## To do
With the first line as the start and the line containing "Task: Click on the [Zur Startseite]" as the end, write out every line of the records exactly.

## Input records
----
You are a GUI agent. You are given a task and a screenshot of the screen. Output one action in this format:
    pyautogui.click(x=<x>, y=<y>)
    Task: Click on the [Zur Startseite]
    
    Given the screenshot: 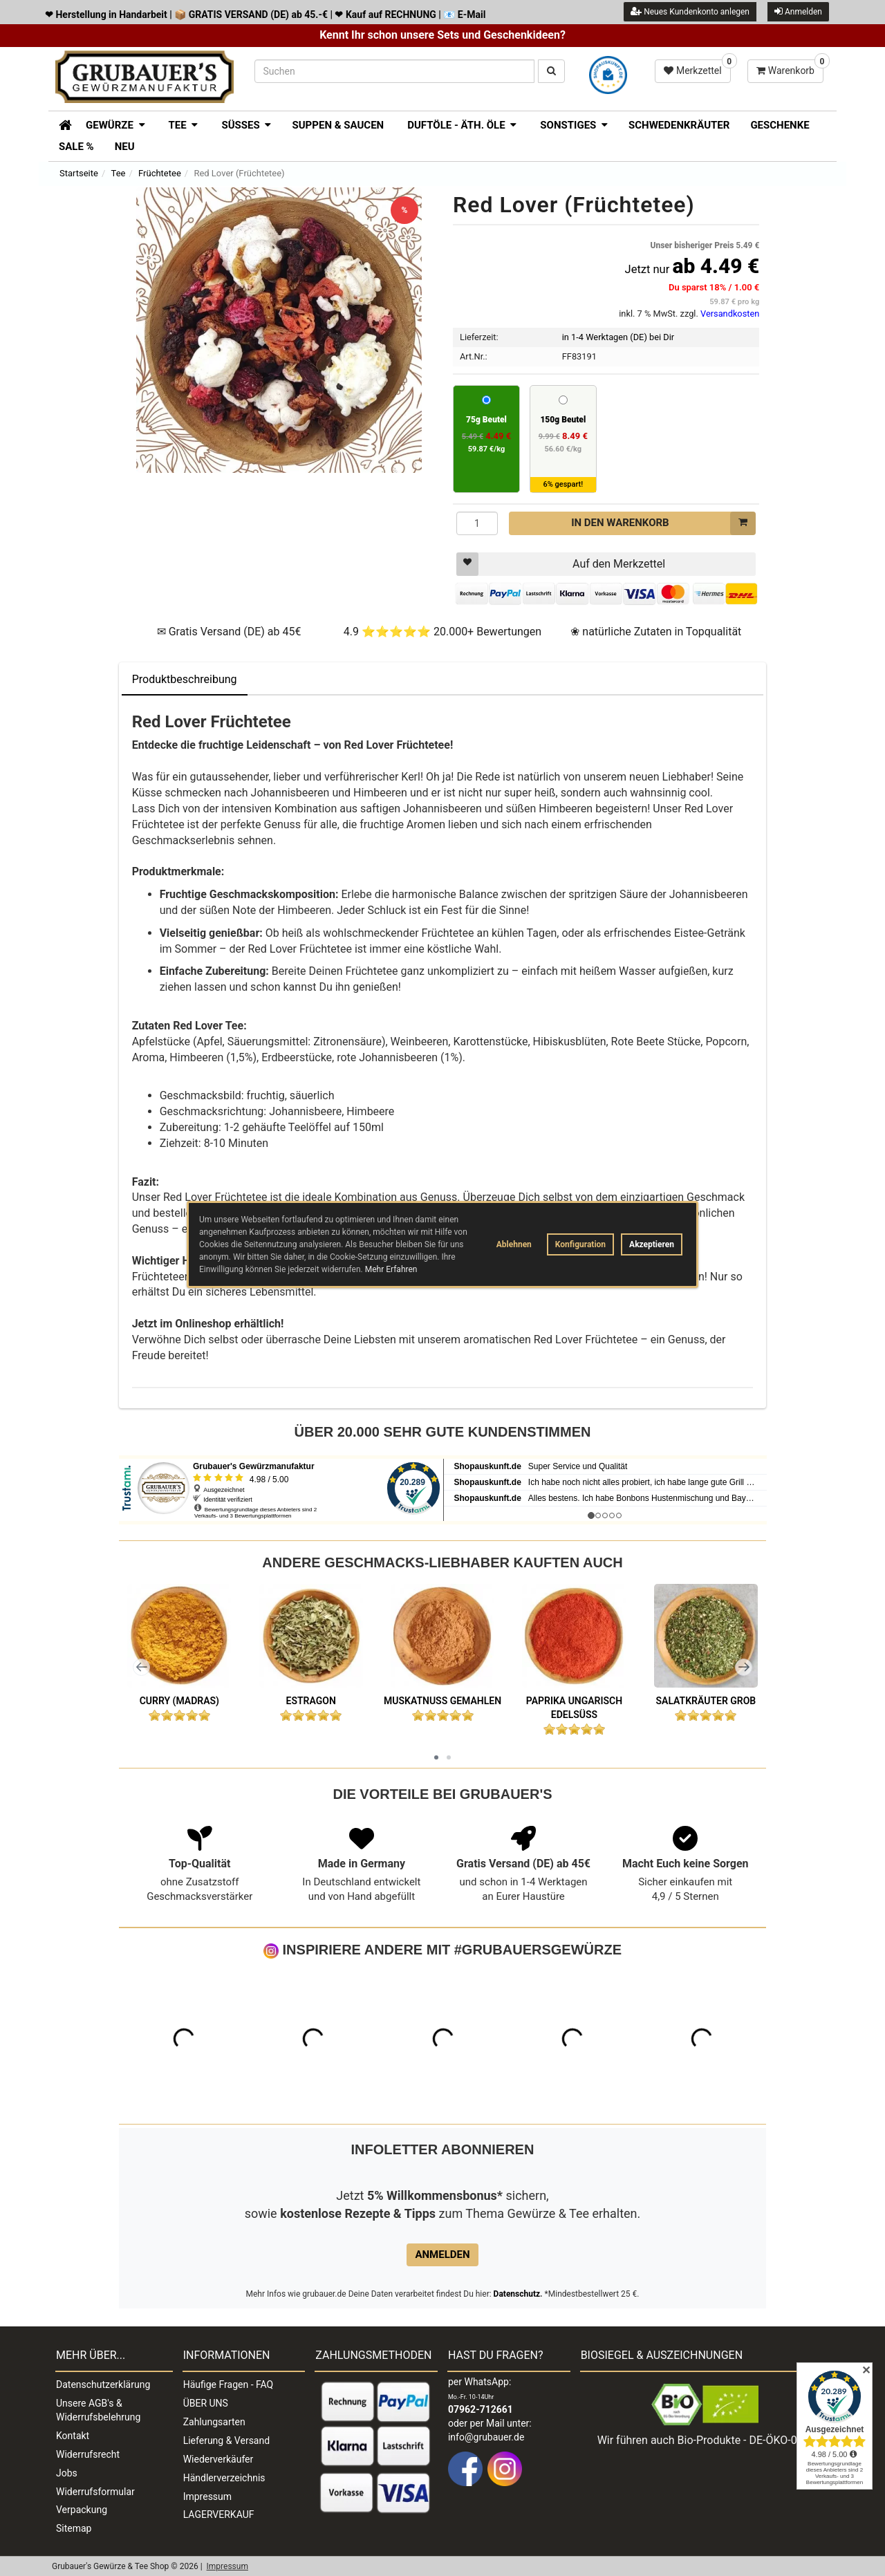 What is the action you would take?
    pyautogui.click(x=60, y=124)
----
## Answer space
You are a GUI agent. You are given a task and a screenshot of the screen. Output one action in this format:
    pyautogui.click(x=<x>, y=<y>)
    Task: Click on the [Zur Startseite]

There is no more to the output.